At the line that includes "Who We Serve", begin writing out the entries below exactly, and continue through the last line without adding anything.

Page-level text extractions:
»»
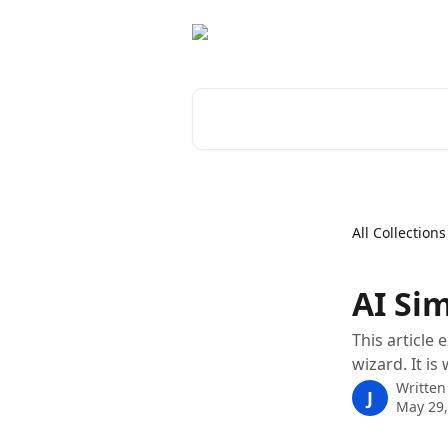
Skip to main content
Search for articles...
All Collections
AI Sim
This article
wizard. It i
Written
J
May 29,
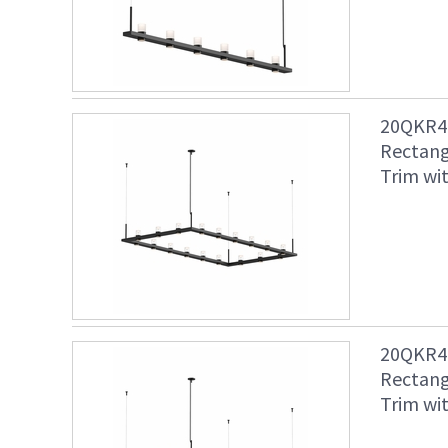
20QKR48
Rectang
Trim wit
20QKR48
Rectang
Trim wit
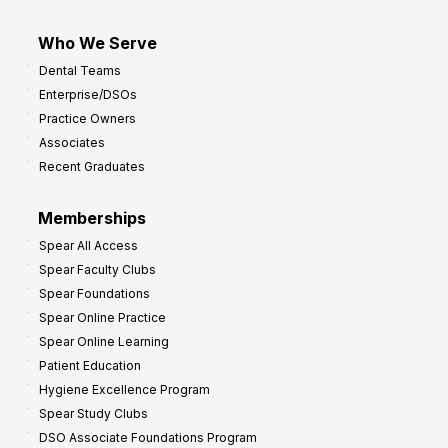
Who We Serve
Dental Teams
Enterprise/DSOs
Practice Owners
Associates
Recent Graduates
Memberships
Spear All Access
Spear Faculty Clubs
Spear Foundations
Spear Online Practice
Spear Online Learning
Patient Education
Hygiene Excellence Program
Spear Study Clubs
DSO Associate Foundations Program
««
**FINISHED TASK:**
Who We Serve
Dental Teams
Enterprise/DSOs
Practice Owners
Associates
Recent Graduates
Memberships
Spear All Access
Spear Faculty Clubs
Spear Foundations
Spear Online Practice
Spear Online Learning
Patient Education
Hygiene Excellence Program
Spear Study Clubs
DSO Associate Foundations Program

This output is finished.